Dehydration in athletes alters cardiovascular and thermoregulatory function and may inhibit endurance exercise capacity if fluid loss exceeds 2% of bodyweight (BW). If this level of dehydration cannot be prevented when starting from a state of euhydration, then athletes may create a state of hyperhydration by consuming extra fluid prior to exercise. From this hyperhydrated situation, individuals have a greater capacity to tolerate fluid loss before becoming dehydrated. Furthermore, excess pre-exercise fluid intake enhances thermoregulatory ability, as well as increasing plasma volume to maintain cardiac output. However, hyperhydrating before exercise is difficult, because a large fluid intake is typically accompanied by diuresis. Glycerol-containing beverages create an osmotic gradient in the circulation favouring fluid retention, thereby facilitating hyperhydration and protecting against dehydration. Many studies have shown that increases in body water by 1 L or more are achievable through glycerol hyperhydration. This article analyses the evidence for glycerol use in facilitating hyperhydration and rehydration, and provides guidelines for athletes wishing to use this compound. An analysis of the studies in this area indicates that endurance athletes intending to hyperhydrate with glycerol should ingest glycerol 1.2 g/kg BW in 26 mL/kg BW of fluid over a period of 60 minutes, 30 minutes prior to exercise. The effects of glycerol on total body water when used during rehydration are less well defined, due to the limited studies conducted. However, ingesting glycerol 0.125 g/kg BW in a volume equal to 5 mL/kg BW during exercise will delay dehydration, while adding glycerol 1.0 g/kg BW to each 1.5 L of fluid consumed following exercise will accelerate the restoration of plasma volume. Side effects from glycerol ingestion are rare, but include nausea, gastrointestinal discomfort and light-headedness. In summary, glycerol ingestion before, during or following exercise is likely to improve the hydration state of the endurance athlete.

摘要

脱水会改变运动员的心血管和体温调节功能,如果液体流失超过体重的 2%(BW),可能会抑制耐力运动能力。

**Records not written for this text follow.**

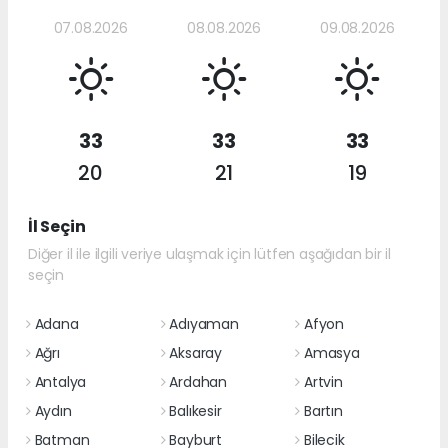
07.08.2026
08.08.2026
09.08.2026
33
33
33
20
21
19
İl Seçin
Diğer il ile ilgili veriye ulaşmak için lütfen aşağıdan bir il
seçin
Adana
Adıyaman
Afyon
Ağrı
Aksaray
Amasya
Antalya
Ardahan
Artvin
Aydın
Balıkesir
Bartın
Batman
Bayburt
Bilecik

如果在开始时处于水合状态时无法防止这种程度的脱水,那么运动员可以在运动前额外摄入液体以达到超水合状态。在这种超水合状态下,个体在脱水之前有更大的能力耐受液体流失。此外,运动前过量的液体摄入可以增强体温调节能力,同时增加血浆量以维持心输出量。然而,在运动前超水合是困难的,因为大量的液体摄入通常伴随着利尿。含有甘油的饮料在循环中形成渗透梯度,有利于液体保留,从而促进超水合并防止脱水。许多研究表明,通过甘油超水合可以使身体水分增加 1 升或更多。本文分析了甘油在促进超水合和再水合中的作用的证据,并为希望使用这种化合物的运动员提供了指导方针。对该领域研究的分析表明,打算通过甘油超水合的耐力运动员应该在运动前 30 分钟内以 26 毫升/公斤 BW 的液体摄入 1.2 克/公斤 BW 的甘油,持续 60 分钟。由于进行的研究有限,因此甘油在再水合过程中对总身体水分的影响还不太明确。然而,在运动期间摄入 0.125 克/公斤 BW 的甘油,其体积等于 5 毫升/公斤 BW,将延迟脱水,而在运动后每 1.5 升液体中添加 1.0 克/公斤 BW 的甘油将加速血浆量的恢复。甘油摄入的副作用很少见,但包括恶心、胃肠道不适和头晕。总之,在运动前、运动中和运动后摄入甘油可能会改善耐力运动员的水合状态。